Our research shows Ford giving a nod to health insurance proposals made when he was vice president while prompting Congress toward some vague compromise measure:
As Vice President, I studied various proposals for better health care financing. I saw them coming closer together and urged my friends in the Congress and in the Administration to sit down and sweat out a sound compromise. The comprehensive health insurance plan goes a long ways toward providing early relief to people who are sick.

Why don't we write--and I ask this with the greatest spirit of cooperation-why don't we write a good health bill on the statute books in 1974, before this Congress adjourns?
It appears PolitiFact counts Ford's alleged endorsement of Nixon's non-universal 1974 plan as a presidential attempt to achieve universal medical coverage.

President Carter

Jimmy Carter's health reform proposal, as noted in the PolitiFact story, occurred late in his one term in office. It was not a proposal for universal health care but rather a reform Carter hoped would later lead to universal health care. Carter said as much himself:
A universal, comprehensive national health insurance program is one of the major unfinished items on America's social agenda. The National Health Plan I am proposing today creates both the framework and the momentum to reach that long-sought goal.
If non-universal health care plans count as universal then Carter's plan certainly qualifies.

PolitiFact goes on to suggest that Teddy Roosevelt, Franklin D. Roosevelt, Dwight D. Eisenhower and Ronald Reagan might earn inclusion "if you bend Castro’s definition even further."

What definition did Castro offer? Did Castro somehow define "all Americans" as "most Americans" or "many Americans" somewhere along the line?

Remember, Castro's claim specifies that seven presidents tried and failed to pass health care that would cover "all Americans." That serves as the basis for his contrast with Obama, who supposedly covered all Americans with the ACA. PolitiFact found evidence that two presidents at most tried to implement universal health care. Clinton definitely fills the bill, and Nixon's 1971 proposal might fill the bill. None of the others seem to fit the definition of "universal health care" provided by the World Health Organization.
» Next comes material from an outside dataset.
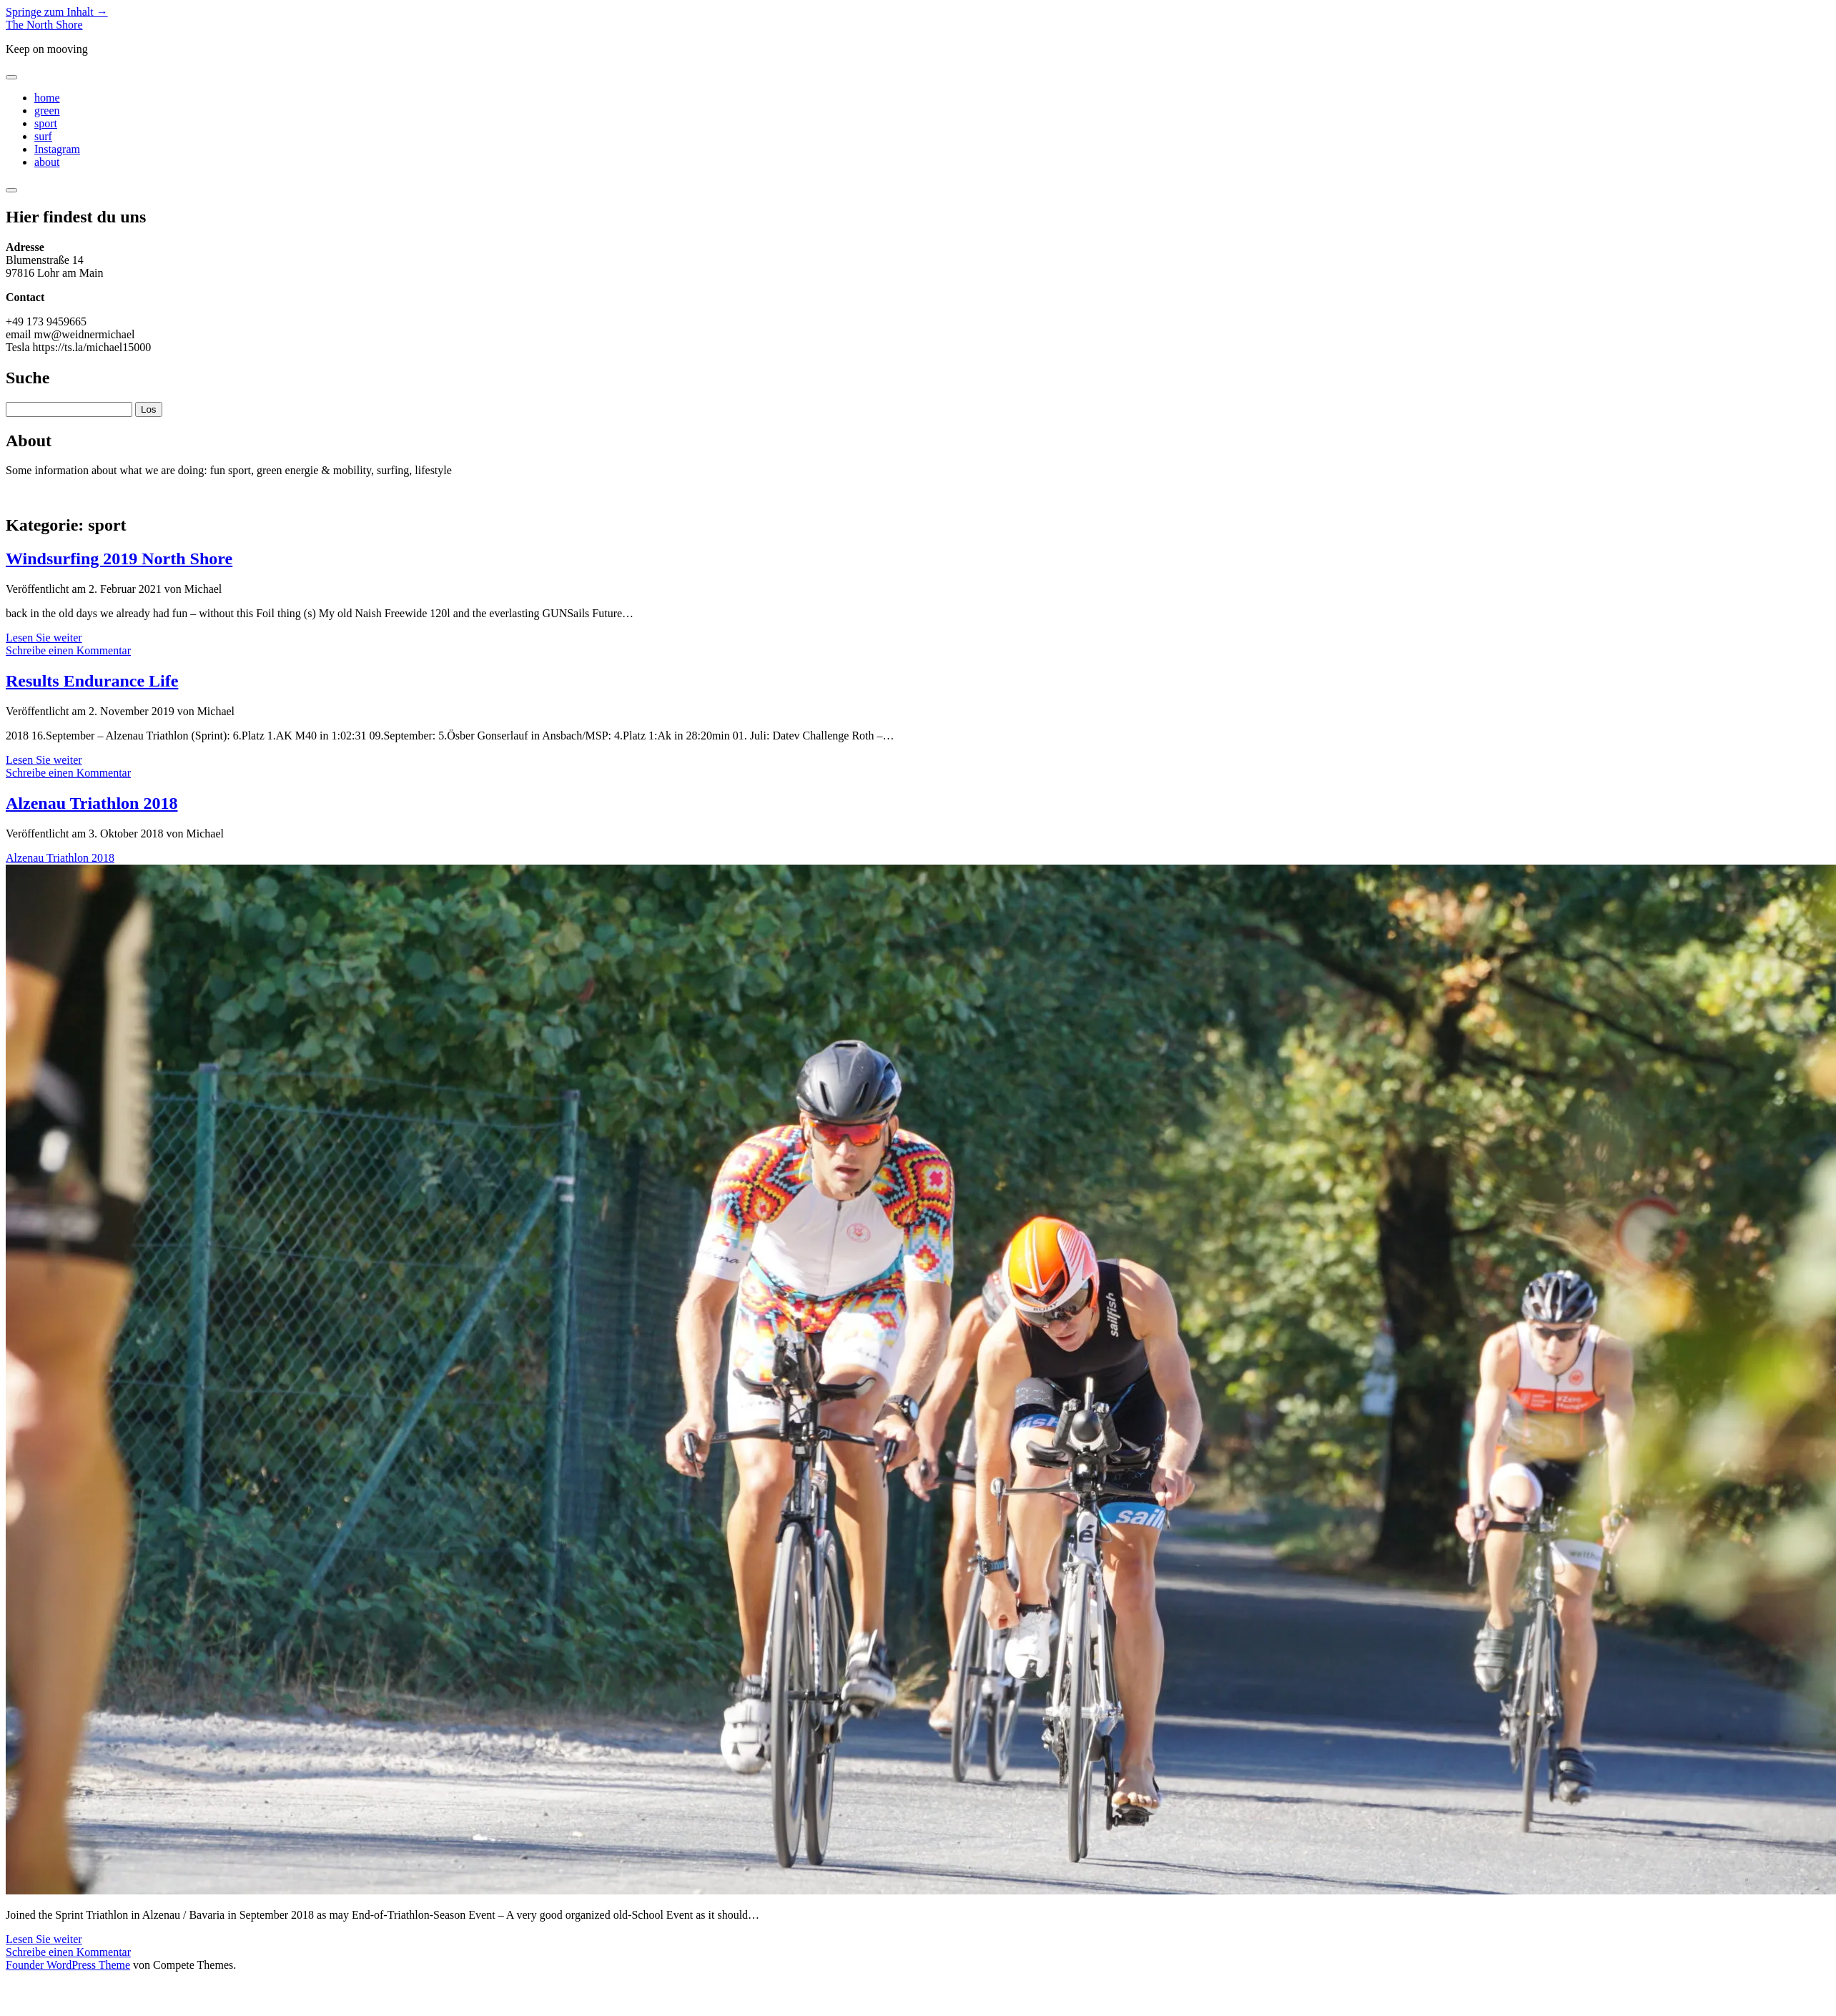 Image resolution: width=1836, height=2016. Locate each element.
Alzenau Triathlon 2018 (91, 803)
A bizarre approach to the fact check

Indeed, why would PolitiFact fail to establish a definition and then expect Castro to stick to it? Instead we get useless hand-waving about expanding Castro's definition when Castro didn't define anything. Castro just said "all Americans" and PolitiFact happily counts Medicare and Medicaid as programs that only a churl would deny meet Castro's definition.That's a fairy tale, not a fact check.

Though PolitiFact gives its readers the impression that it relied on experts to develop its list, the fact check hides the basics of that process from readers. We do not know what definition the experts used.

If "all" means "all" and "universal" means "universal" then two presidents, at most, worked to legislate universal health care. Castro said the number of presidents was seven, and then compounded the untruth by suggesting that President Obama had succeeded in passing universal health care where his seven alleged predecessors had failed. And PolitiFact gave Castro a "Mostly True" rating.

A fact check that grades a statement without comparing it to a clear benchmark is a fraud.

That's what we have here. PolitiFraud.